▶ _What is needed_:
Lines below starting with the line with "продолжил Миллер. — И эти цифры являются" and going on through the line with "до Германии. Новый трубопровод планируется" must be output exactly; the rest of the records must be left out.

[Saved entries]
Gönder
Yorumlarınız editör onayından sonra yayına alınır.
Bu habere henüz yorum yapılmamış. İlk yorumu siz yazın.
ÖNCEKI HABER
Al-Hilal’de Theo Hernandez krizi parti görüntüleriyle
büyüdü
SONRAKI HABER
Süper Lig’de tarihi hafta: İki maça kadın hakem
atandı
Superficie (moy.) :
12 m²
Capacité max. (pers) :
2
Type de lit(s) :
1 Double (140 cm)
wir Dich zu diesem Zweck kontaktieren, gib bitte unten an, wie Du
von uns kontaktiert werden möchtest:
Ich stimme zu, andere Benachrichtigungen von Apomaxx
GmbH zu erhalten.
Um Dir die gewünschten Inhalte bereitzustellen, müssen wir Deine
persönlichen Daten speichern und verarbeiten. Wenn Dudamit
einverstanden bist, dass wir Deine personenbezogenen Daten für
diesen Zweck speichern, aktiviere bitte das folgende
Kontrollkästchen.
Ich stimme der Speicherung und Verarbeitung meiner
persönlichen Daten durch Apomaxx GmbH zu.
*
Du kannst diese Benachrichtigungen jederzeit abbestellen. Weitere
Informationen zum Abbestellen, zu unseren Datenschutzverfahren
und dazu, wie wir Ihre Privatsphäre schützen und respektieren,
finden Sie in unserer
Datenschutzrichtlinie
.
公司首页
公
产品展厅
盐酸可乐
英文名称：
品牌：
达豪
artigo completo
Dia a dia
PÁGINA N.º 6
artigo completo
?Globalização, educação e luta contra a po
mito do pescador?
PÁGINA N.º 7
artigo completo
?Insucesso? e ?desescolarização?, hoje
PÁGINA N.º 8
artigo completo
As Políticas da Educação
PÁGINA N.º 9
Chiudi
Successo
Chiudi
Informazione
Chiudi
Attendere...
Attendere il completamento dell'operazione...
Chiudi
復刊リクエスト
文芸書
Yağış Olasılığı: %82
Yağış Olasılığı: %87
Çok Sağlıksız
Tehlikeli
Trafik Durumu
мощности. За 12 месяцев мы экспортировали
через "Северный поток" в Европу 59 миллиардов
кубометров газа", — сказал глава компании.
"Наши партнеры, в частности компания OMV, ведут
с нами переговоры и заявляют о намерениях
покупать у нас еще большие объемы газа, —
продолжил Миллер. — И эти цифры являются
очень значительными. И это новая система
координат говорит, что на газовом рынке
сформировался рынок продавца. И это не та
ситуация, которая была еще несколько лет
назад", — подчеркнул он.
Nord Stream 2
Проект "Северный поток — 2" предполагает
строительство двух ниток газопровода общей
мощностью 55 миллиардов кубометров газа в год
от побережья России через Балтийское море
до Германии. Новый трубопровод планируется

---

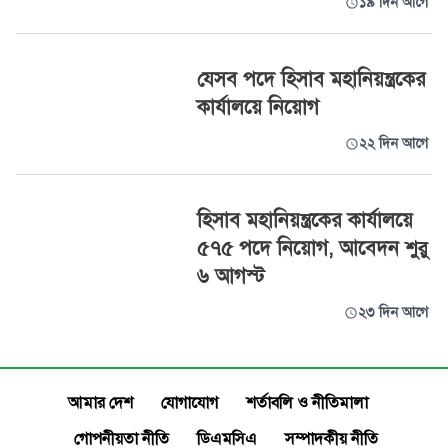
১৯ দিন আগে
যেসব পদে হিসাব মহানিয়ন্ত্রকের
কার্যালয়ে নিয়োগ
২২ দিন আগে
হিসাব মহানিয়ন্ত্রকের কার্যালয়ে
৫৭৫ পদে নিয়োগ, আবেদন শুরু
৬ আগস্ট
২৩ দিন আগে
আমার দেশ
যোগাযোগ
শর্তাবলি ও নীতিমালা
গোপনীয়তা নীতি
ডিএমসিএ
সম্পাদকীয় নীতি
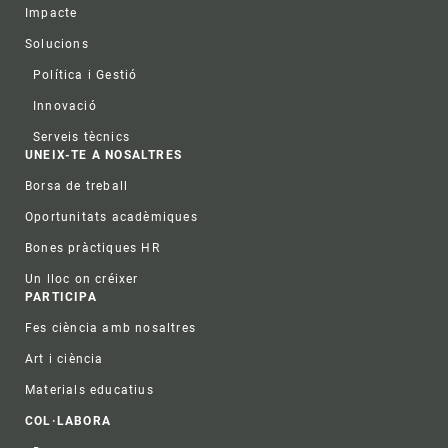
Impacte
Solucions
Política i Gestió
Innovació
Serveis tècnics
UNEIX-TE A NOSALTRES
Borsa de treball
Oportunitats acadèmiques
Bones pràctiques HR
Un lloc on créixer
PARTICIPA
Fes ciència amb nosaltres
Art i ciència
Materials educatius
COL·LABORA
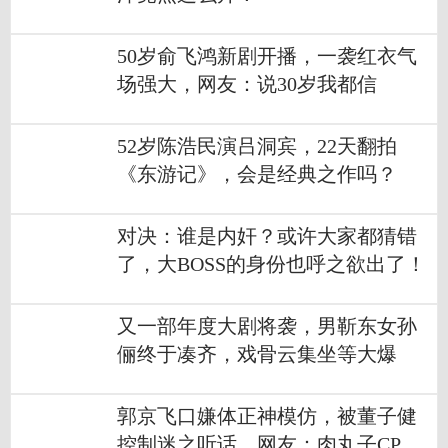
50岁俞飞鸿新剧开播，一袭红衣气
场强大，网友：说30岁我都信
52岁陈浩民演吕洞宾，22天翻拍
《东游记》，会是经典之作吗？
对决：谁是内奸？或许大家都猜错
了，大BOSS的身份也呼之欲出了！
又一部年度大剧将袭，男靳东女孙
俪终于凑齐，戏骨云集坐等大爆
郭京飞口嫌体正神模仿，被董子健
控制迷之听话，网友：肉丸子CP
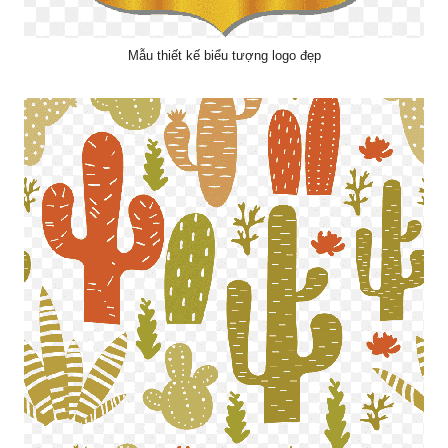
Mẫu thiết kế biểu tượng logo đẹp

▶ _Task solution_:
продолжил Миллер. — И эти цифры являются
очень значительными. И это новая система
координат говорит, что на газовом рынке
сформировался рынок продавца. И это не та
ситуация, которая была еще несколько лет
назад", — подчеркнул он.
Nord Stream 2
Проект "Северный поток — 2" предполагает
строительство двух ниток газопровода общей
мощностью 55 миллиардов кубометров газа в год
от побережья России через Балтийское море
до Германии. Новый трубопровод планируется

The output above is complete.